= Griffin Technical College =

Public college in Griffin, Georgia, US

Griffin Technical College was a public, accredited two-year postsecondary college located in Griffin, Georgia.

==History==
Griffin Technical College traced its roots to September 1963 when students began attending classes in temporary quarters of the Griffin-Spalding County Area Vocational Technical School, under the supervision of the Georgia Department of Education. The first 48000 sqft building was completed in 1966. The school was expanded in 1978 with the addition of 18748 sqft of classroom space.

In 1985, the State Board of Postsecondary Vocational Education was established. Schools were encouraged to join this network. In July 1988, Governor Joe Frank Harris elevated this board to a department, changing the name to the Department of Technical and Adult Education. Griffin Tech adopted the name Griffin Technical Institute and joined the system in July 1987.

In August 1990, Griffin Tech dedicated a new facility, a 26000 sqft office, classroom and lecture hall addition. In the spring of 1995, the new Academic Building provided 15297 sqft of additional classroom and office space. In September 1995, 7 acre were acquired from the City of Griffin, and in February 1997, an additional 7.49 acre vacated by the Georgia State Patrol Station was acquired providing an additional 7223 sqft of classroom and office space.
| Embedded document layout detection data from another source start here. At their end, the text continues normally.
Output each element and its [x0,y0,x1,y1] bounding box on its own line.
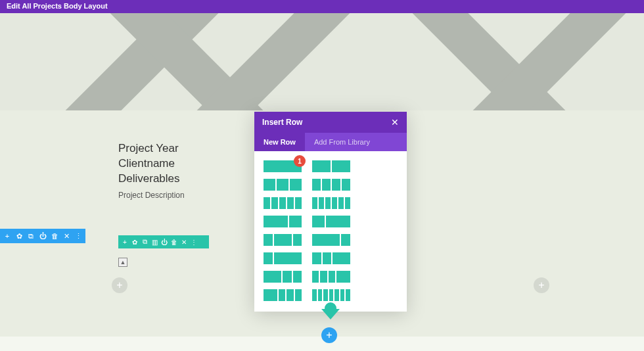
layout-column [264,252,273,264]
step-badge: 1 [294,155,306,167]
layout-column [274,252,302,264]
modal-header: Insert Row ✕ [254,112,407,133]
duplicate-icon[interactable]: ⧉ [26,232,35,241]
plus-icon[interactable]: + [121,239,129,246]
layout-option[interactable] [264,234,302,246]
layout-column [345,197,350,209]
layout-column [320,271,327,283]
close-icon[interactable]: ✕ [62,232,71,241]
layout-column [340,289,345,301]
row-toolbar[interactable]: + ✿ ⧉ ▥ ⏻ 🗑 ✕ ⋮ [118,235,209,248]
layout-column [312,234,340,246]
layout-column [322,179,331,191]
modal-arrow [321,309,340,319]
project-description: Project Description [118,191,185,200]
project-text-block: Project Year Clientname Deliverables Pro… [118,142,185,200]
layout-option[interactable] [312,234,350,246]
broken-image-icon: ▲ [118,258,127,267]
layout-option[interactable] [312,216,350,227]
trash-icon[interactable]: 🗑 [170,239,178,246]
layout-column [323,252,332,264]
layout-column [326,216,350,227]
insert-row-modal: Insert Row ✕ New Row Add From Library 1 [254,112,407,312]
layout-column [332,160,350,172]
gear-icon[interactable]: ✿ [14,232,24,241]
layout-column [264,216,288,227]
layout-column [312,216,325,227]
close-icon[interactable]: ✕ [180,239,188,246]
layout-column [319,197,324,209]
layout-option[interactable] [264,216,302,227]
modal-tabs: New Row Add From Library [254,133,407,151]
layout-column [312,289,317,301]
columns-icon[interactable]: ▥ [150,239,158,246]
layout-column [323,289,328,301]
more-icon[interactable]: ⋮ [190,239,198,246]
layout-column [295,197,302,209]
layout-option[interactable] [312,289,350,301]
layout-option[interactable] [264,271,302,283]
layout-column [287,197,294,209]
layout-column [279,289,285,301]
layout-option[interactable] [312,197,350,209]
plus-icon[interactable]: + [3,232,12,240]
layout-column [271,197,278,209]
layout-column [295,289,302,301]
layout-column [329,271,335,283]
modal-close-button[interactable]: ✕ [391,117,399,128]
layout-option[interactable] [312,271,350,283]
hero-banner [0,13,644,110]
section-toolbar[interactable]: + ✿ ⧉ ⏻ 🗑 ✕ ⋮ [0,229,85,243]
layout-option[interactable] [312,179,350,191]
layout-column [332,197,337,209]
layout-column [264,271,281,283]
layout-column [341,234,350,246]
layout-option[interactable] [264,252,302,264]
layout-column [283,271,292,283]
layout-column [264,197,270,209]
top-bar-title: Edit All Projects Body Layout [7,2,108,10]
deliverables: Deliverables [118,172,185,185]
layout-column [325,197,331,209]
layout-column [264,234,273,246]
tab-add-from-library[interactable]: Add From Library [305,133,379,151]
layout-column [274,234,292,246]
layout-column [332,179,340,191]
layout-option[interactable]: 1 [264,160,302,172]
power-icon[interactable]: ⏻ [160,239,168,246]
layout-column [312,160,331,172]
layout-option[interactable] [264,197,302,209]
trash-icon[interactable]: 🗑 [50,232,59,240]
layout-option[interactable] [264,179,302,191]
layout-column [336,271,350,283]
modal-title: Insert Row [262,118,302,127]
layout-column [287,289,293,301]
layout-column [264,289,277,301]
add-section-button[interactable]: + [321,327,337,343]
layout-column [333,252,350,264]
layout-column [279,197,286,209]
layout-column [290,179,302,191]
power-icon[interactable]: ⏻ [38,232,47,240]
layout-column [293,271,302,283]
layout-column [346,289,350,301]
layout-column [338,197,344,209]
more-icon[interactable]: ⋮ [74,232,83,241]
layout-option[interactable] [264,289,302,301]
layout-option[interactable] [312,252,350,264]
duplicate-icon[interactable]: ⧉ [141,238,149,246]
client-name: Clientname [118,157,185,170]
project-year: Project Year [118,142,185,155]
layout-column [289,216,302,227]
add-section-button[interactable]: + [112,277,127,293]
gear-icon[interactable]: ✿ [131,239,139,246]
layout-option[interactable] [312,160,350,172]
layout-column [334,289,339,301]
top-bar: Edit All Projects Body Layout [0,0,644,13]
layout-column [312,271,319,283]
modal-body: 1 [254,151,407,312]
tab-new-row[interactable]: New Row [254,133,305,151]
layout-column [318,289,323,301]
add-section-button[interactable]: + [534,277,549,293]
layout-column [312,179,321,191]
During the spring 1999 legislative session, funds were given for the planning phase of a 65000 sqft addition. Construction was completed in 2004 and the facility includes classroom and lab space for ten new programs, office space and a conference room, an expanded library, and a large student break area with hot grill.

In March 2000, Governor Roy Barnes included a name change initiative in his "A+ Education Reform Act of 2000" (HB 1187). This act passed the Georgia General Assembly during the 2000 session, and went into effect on July 1, 2000. Until this legislation was approved, the institutions governed by the Board of Technical and Adult Education were prohibited from using the word "college" in their official names. The term "technical college" more accurately reflects the quality and levels of services provided by these institutions to the citizens of Georgia.

On July 6, 2000, at 3:30 p.m., Griffin Technical Institute officially became Griffin Technical College. Since then, additional campuses have been added in Jasper County and Butts County to increase the offerings at the college. In 2008, the State Board of the Technical College System of Georgia ordered that Griffin Technical College be merged with Flint River Technical College in an effort to consolidate technical colleges into larger schools and save funds and resources.

==Southern Crescent Technical College==
In January 2009, the joint boards of both colleges combined and selected the name of Southern Crescent Technical College as the new designation for the combined colleges and the satellite campuses in Butts County, Jasper County and Taylor County. Dr. Robert Arnold, President of Griffin Technical College was selected to head the new Southern Crescent Technical College, Mr. Michael Brewer, Chairman of Griffin Tech was elected as the new chairman and Dr. Robert Patrick, Chairman of Flint River Tech was elected as Vice Chairman.